Green is no longer just a color, today it’s a state of mind
Donna Myers -- Casual Living, November 1, 2007
Americans are increasingly aware that “being green” is beneficial for the future of the planet, their health and their wallets. Although there are conflicting opinions about specific eco-sustainable issues and products, everyone – from corporate executives to policy makers and politicians up for re-election – recognizes it is not only politically correct to think and act green, but that it is ultimately good business.
A chimney, like this Grill Pro Chimney Style Charcoal Starter, shaves about 15 minutes off the time it takes to have charcoal ready for grilling without the use of a fluid chemical lighter.
While it is important that each of us take responsibility for protecting the environment, it is equally important to be realistic.
Concerns about improving the environment and controlling air pollution are not new for the barbecue industry. More than 25 years ago, the government air quality watchdogs in California came after backyard barbecuing as a major contributor to the state’s smog and air pollution problems. Automobiles, of course, accounted for more than 90% of the smog, but the officials recognized that Californians were not going to give up driving their cars, thus the barbecue industry was an easier target.
The barbecue pollution in question boiled down to the use of lighter fluid and the volatile organic compounds (VOCs) that were being released in one minute of waiting time from when the lighter fluid was squirted on the charcoal briquettes until they were lit. Among the more serious arguments employed by the industry to defeat the proposed regulation, which would virtually bar charcoal grilling, was the somewhat more practical question – did California really intend to have Barbecue Police peeking into backyards to monitor charcoal and lighter fluid use? It became apparent the entire matter was totally impractical and, ultimately, lighter fluid was reformulated, directions for using it eliminated the one minute waiting time for absorption into the briquettes, and the matter was put to rest.
Today there are many Green Guidelines for the increasing number of consumers who are passionate about the environment to help make their homes more eco-friendly. If they are concerned that their backyard barbecue is adding to the global warming, and wondering what they can do to make burger flipping more environmentally sound, whether you’re a retailer or manufacturer you need to respond to their concerns.

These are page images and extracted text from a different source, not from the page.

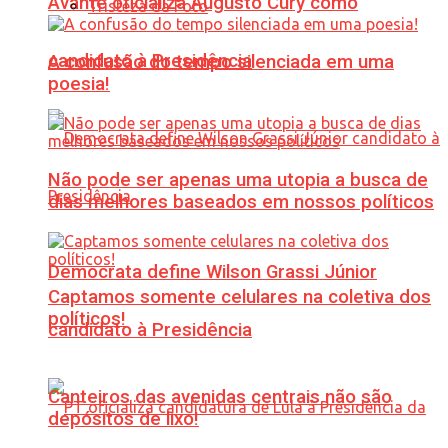
Avante oficializa Augusto Cury como
Tristeza da Foto
candidato à Presidência
A confusão do tempo silenciada em uma
poesia!
Não pode ser apenas uma utopia a busca de
dias melhores baseados em nossos políticos
Democrata define Wilson Grassi Júnior
Captamos somente celulares na coletiva dos
políticos!
candidato à Presidência
Canteiros das avenidas centrais não são
depósitos de lixo!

• Set a good example. If you’re trying to capitalize on how green your products are, are you working in an energy-efficient plant, office space or retail showroom? At its most basic, that can include using long-lasting, low-energy light bulbs, keeping the temperature comfortable – neither extremely cold nor hot – having low-flow toilets and water faucets and practicing recycling.

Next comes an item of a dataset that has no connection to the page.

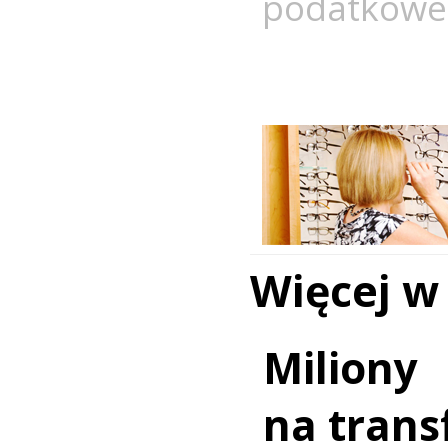
podatkowe
Więcej w
Miliony
na trans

• How eco-friendly is the packaging on the products you carry? If the packaging does not indicate it is made from recycled paper, let the manufacturers know your customers consider this important. Sometimes it is just a matter of communicating more effectively to educate customers about the benefits of products they choose.
• For charcoal aficionados, suggest that purchasing a chimney starter eliminates the need for a chemical lighter and it will have the coals ready to cook on in just 10 or 15 minutes, reducing the overall burn time. An electric starter will accomplish the same.

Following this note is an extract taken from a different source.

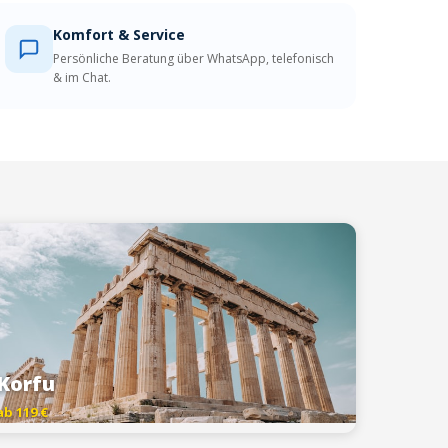
Komfort & Service
Persönliche Beratung über WhatsApp, telefonisch
& im Chat.
Korfu
ab 119 €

The fuel-efficient Big Green Egg is fueled with natural lump charcoal which produces minimal ash. Unused charcoal can be saved for the next cookout by closing the top and bottom vents. And the ceramic EGG is a lifetime purchase, reducing the number of grills going into the waste stream.
• Carry natural lump charcoal and let your customers know the advantages. Made strictly by burning wood in the near-absence of air to create char means lump charcoal is a natural product with no additives. It lights easily, burns hotter than briquettes for a great sear and produces less ash that requires disposal. Since supermarkets and big box stores often do not carry this product, it is ideal for the specialty retailer and keeps customers coming back to your store.
• If you carry ceramic kamado cookers, they are designed to last a lifetime. Many of the premium stainless steel grills also have long or even lifetime warranties. Most popular-priced metal grills need to be replaced every three or four years, putting large numbers of them into the waste stream.
• Carry a line of natural cleaning products that have no chemicals, offering an environmentally better alternative to cleaners with harsh chemicals.
• If you’re really seeking to have a “green” image, there are several lines of disposable biodegradable plates and bowls available today. Consider adding them to your product offerings. They can be composted or will decompose in a landfill where they will take up 70% less space that most disposable dishware.
• If you carry outdoor furniture and decorative accessories, there are tables available made from reclaimed wood, carpeting that is partially made of corn-based fibers, wood products made from teak, mahogany and ipé that emanate from managed, sustainable forests.
Before you worry about your role in preserving the environment, Jay Gulledge, senior research fellow at the Pew Center on Global Climate Change, counsels that the carbon footprint of backyard grilling is not that significant compared to what people do in their everyday lives. Lights, TVs and cars are much more significant than grilling.